▸ About this task
Across the listing below, how many lines hold "game"? Reply with the number by itself.

▸ Dataset extract
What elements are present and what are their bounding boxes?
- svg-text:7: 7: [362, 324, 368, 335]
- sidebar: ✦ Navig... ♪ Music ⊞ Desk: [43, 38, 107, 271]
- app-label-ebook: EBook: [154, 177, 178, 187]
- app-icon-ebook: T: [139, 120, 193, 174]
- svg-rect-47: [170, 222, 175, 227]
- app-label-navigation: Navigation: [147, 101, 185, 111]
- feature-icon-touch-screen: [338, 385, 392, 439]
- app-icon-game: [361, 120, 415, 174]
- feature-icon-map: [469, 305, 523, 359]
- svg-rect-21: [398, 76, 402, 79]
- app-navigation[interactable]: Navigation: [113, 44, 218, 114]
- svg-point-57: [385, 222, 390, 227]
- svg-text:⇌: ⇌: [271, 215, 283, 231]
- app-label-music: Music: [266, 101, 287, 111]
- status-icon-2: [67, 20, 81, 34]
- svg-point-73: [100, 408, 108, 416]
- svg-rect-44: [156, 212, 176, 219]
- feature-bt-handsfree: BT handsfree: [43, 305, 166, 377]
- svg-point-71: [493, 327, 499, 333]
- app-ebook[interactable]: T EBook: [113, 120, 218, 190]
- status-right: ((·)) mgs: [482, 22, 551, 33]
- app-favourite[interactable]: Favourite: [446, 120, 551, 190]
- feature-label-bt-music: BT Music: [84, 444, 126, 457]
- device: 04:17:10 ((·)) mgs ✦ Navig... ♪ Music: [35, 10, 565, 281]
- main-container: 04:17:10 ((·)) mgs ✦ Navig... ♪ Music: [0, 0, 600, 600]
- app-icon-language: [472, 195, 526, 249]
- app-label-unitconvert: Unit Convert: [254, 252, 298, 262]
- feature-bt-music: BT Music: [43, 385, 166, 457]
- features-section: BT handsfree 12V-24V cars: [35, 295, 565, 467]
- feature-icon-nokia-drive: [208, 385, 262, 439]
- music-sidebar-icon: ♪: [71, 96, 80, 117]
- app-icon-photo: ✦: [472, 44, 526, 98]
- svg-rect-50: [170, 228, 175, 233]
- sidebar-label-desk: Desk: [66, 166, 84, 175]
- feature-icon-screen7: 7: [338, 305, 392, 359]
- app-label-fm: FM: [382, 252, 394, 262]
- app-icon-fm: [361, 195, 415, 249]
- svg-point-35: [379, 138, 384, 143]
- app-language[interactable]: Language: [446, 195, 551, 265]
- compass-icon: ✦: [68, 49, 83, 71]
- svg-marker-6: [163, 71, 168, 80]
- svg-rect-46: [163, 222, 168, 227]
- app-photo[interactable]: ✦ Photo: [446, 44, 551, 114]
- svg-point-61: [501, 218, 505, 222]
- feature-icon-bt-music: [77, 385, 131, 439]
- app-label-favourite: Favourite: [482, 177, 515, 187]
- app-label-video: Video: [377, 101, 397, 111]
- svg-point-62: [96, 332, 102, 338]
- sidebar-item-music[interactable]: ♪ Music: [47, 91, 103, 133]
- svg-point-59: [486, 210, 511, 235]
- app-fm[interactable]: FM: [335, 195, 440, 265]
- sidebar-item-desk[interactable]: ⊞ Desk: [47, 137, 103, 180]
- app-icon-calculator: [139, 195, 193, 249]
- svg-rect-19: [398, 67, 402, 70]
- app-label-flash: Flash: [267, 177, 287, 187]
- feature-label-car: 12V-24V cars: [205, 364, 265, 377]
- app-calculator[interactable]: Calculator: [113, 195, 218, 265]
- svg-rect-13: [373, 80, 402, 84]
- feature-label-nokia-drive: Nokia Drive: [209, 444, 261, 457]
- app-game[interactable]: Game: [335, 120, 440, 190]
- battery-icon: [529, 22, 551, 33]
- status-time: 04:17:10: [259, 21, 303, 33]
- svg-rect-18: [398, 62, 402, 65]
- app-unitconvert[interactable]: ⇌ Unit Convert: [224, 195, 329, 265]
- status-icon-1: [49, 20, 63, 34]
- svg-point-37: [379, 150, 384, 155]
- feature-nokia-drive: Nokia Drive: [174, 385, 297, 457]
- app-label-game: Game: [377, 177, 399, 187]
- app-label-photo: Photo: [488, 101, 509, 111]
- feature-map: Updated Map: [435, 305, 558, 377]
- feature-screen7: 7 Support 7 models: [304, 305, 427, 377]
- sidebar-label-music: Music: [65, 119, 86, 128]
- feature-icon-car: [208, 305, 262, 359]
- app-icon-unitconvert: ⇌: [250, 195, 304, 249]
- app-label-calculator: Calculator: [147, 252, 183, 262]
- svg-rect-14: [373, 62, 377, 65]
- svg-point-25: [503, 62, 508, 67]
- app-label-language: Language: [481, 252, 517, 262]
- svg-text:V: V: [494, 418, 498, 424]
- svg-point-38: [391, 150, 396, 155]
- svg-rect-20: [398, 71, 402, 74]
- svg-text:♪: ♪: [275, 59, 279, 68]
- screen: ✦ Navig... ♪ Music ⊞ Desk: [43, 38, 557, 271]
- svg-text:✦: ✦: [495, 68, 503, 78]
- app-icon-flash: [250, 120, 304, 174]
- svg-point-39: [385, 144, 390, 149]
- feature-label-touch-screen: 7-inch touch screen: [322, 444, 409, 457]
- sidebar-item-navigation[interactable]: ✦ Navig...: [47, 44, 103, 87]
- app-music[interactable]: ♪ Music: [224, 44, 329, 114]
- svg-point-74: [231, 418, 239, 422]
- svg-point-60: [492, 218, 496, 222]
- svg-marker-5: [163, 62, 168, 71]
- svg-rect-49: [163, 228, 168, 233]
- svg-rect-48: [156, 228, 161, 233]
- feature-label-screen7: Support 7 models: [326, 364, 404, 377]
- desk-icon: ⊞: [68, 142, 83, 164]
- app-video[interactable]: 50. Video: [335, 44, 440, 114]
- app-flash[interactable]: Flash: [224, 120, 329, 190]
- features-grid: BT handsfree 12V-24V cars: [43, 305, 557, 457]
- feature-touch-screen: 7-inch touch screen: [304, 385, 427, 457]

▸ Result for this exercise
3